Evidence now indicates that the patterns of atrocities seen in El Geneina have since been replicated in El Fasher, Ms Khan said.
“This crime is repeated in city after city in Darfur,“she warned.”It will continue until this conflict and the sense of impunity that fuels it are put to an end.“
A school in El Geneina, West Darfur state, which served as a shelter for displaced people, is burned to the ground. (archive)
Rape as a weapon of war
Sexual violence, including rape, is being used as a weapon of war, Khan said, adding that gender-based crimes remain a priority for ICC investigations. It acknowledged the cultural and safety barriers that prevent survivors from reporting abuse, and emphasized the need for survivor-centered and gender-sensitive research.
While much of the briefing focused on RSF abuses, the deputy prosecutor said the ICC was also documenting allegations of crimes committed by the Sudanese Armed Forces (SAF), underlining that all parties to the conflict are obliged under international law to protect civilians.

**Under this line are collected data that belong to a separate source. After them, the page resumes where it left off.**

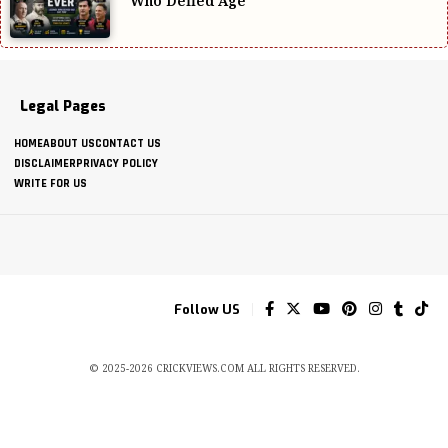
Who Defied Age
Legal Pages
HOME
ABOUT US
CONTACT US
DISCLAIMER
PRIVACY POLICY
WRITE FOR US
Follow US
© 2025-2026 CRICKVIEWS.COM ALL RIGHTS RESERVED.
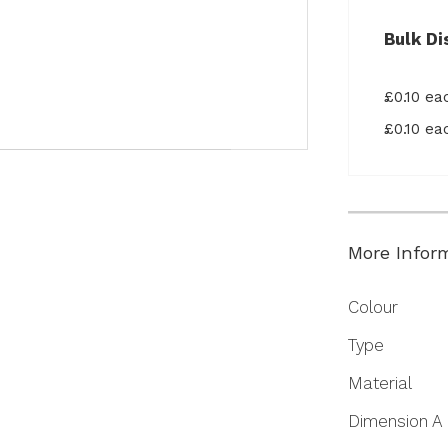
Bulk Di
£0.10 e
£0.10 e
More Infor
More
Colour
Information
Type
Material
Dimension A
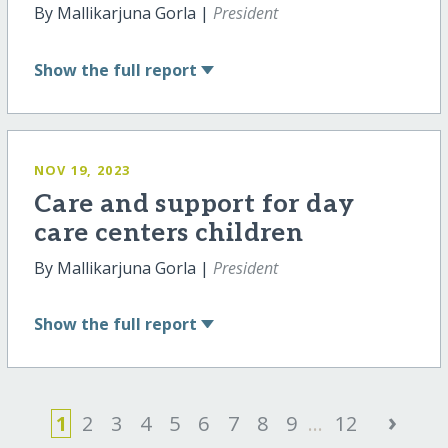
By Mallikarjuna Gorla |
President
Show
the full report
NOV 19, 2023
Care and support for day
care centers children
By Mallikarjuna Gorla |
President
Show
the full report
›
1
2
3
4
5
6
7
8
9
...
12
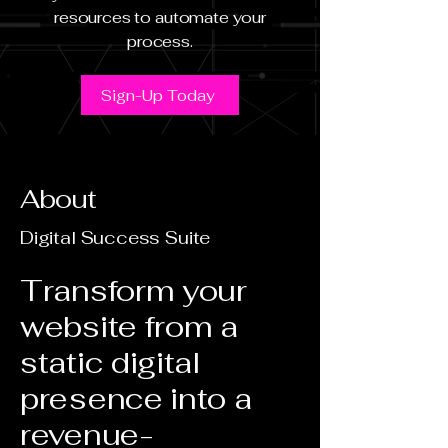
resources to automate your
process.
Sign-Up Today
About
Digital Success Suite
Transform your
website from a
static digital
presence into a
revenue-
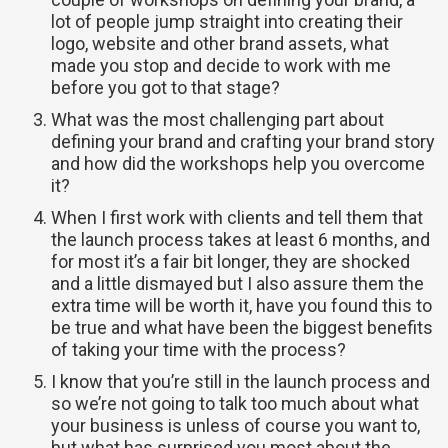
lot of people jump straight into creating their
logo, website and other brand assets, what
made you stop and decide to work with me
before you got to that stage?
What was the most challenging part about
defining your brand and crafting your brand story
and how did the workshops help you overcome
it?
When I first work with clients and tell them that
the launch process takes at least 6 months, and
for most it’s a fair bit longer, they are shocked
and a little dismayed but I also assure them the
extra time will be worth it, have you found this to
be true and what have been the biggest benefits
of taking your time with the process?
I know that you’re still in the launch process and
so we’re not going to talk too much about what
your business is unless of course you want to,
but what has surprised you most about the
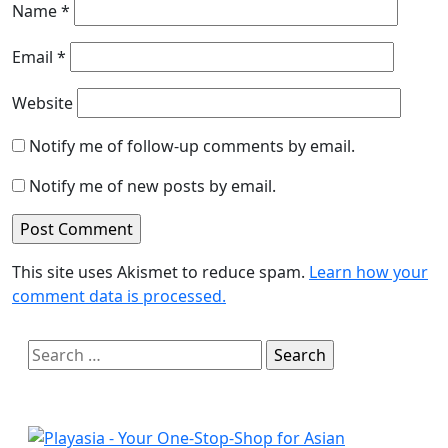
Name
*
Email
*
Website
Notify me of follow-up comments by email.
Notify me of new posts by email.
This site uses Akismet to reduce spam.
Learn how your
comment data is processed.
Search
for:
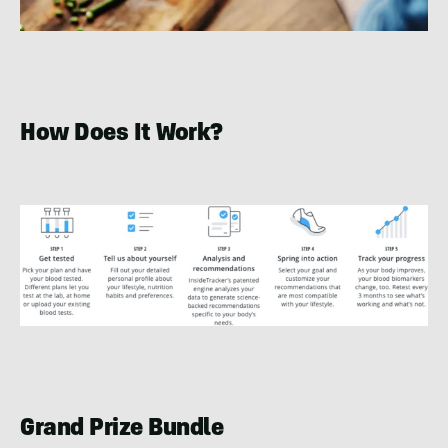
How Does It Work?
Grand Prize Bundle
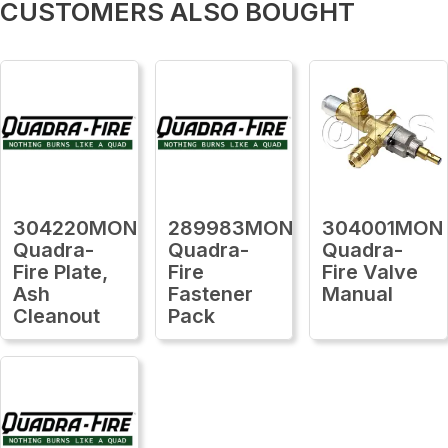
CUSTOMERS ALSO BOUGHT
304220MON
289983MON
304001MON
Quadra-
Quadra-
Quadra-
Fire Plate,
Fire
Fire Valve
Ash
Fastener
Manual
Cleanout
Pack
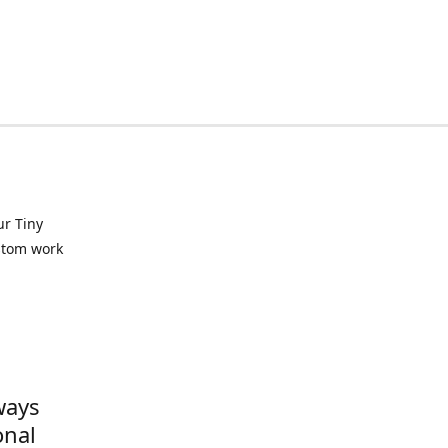
ur Tiny
ustom work
ways
onal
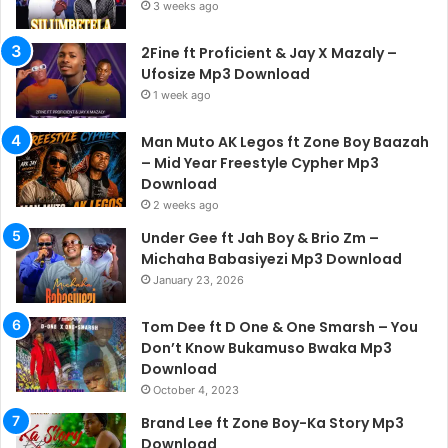
3 weeks ago
2Fine ft Proficient & Jay X Mazaly –
Ufosize Mp3 Download
1 week ago
Man Muto AK Legos ft Zone Boy Baazah
– Mid Year Freestyle Cypher Mp3
Download
2 weeks ago
Under Gee ft Jah Boy & Brio Zm –
Michaha Babasiyezi Mp3 Download
January 23, 2026
Tom Dee ft D One & One Smarsh – You
Don’t Know Bukamuso Bwaka Mp3
Download
October 4, 2023
Brand Lee ft Zone Boy-Ka Story Mp3
Download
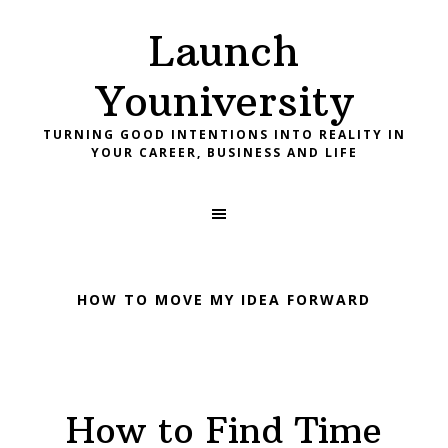
Skip
Skip
Skip
Launch
to
to
to
primary
main
footer
Youniversity
navigation
content
TURNING GOOD INTENTIONS INTO REALITY IN
YOUR CAREER, BUSINESS AND LIFE
HOW TO MOVE MY IDEA FORWARD
How to Find Time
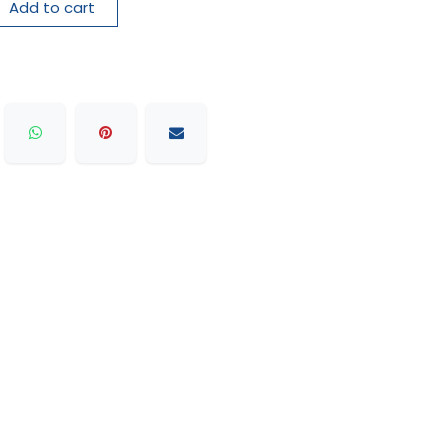
Add to cart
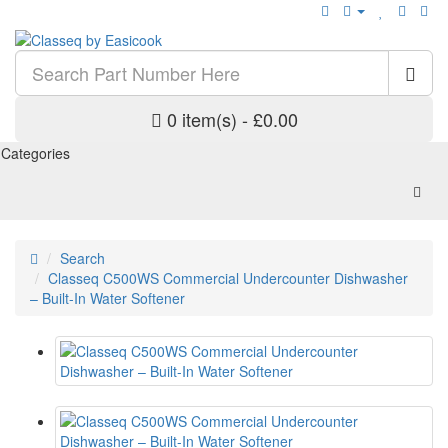
0 item(s) - £0.00
Categories
Search
Classeq C500WS Commercial Undercounter Dishwasher
– Built-In Water Softener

Impunity overshadows progress
Ms Khan cited the conviction last October of Ali Muhammad Ali Abd-Al-Rahman, known as Ali Kushayb – a former leader of the Janjaweed militia – as a historic step towards accountability, but warned that the scale of ongoing atrocities far outweighed any sense of progress.
It ended with a direct call to the Sudanese authorities to act against the main suspects long wanted by the Court, including former president Omar al-Bashirformer Interior Minister Ahmad Harun and former Defense Minister Abdel Raheem Muhammad Hussein.
“Action must be taken now,” he said, warning that justice for Darfur victims would remain hollow without arrests at the highest level.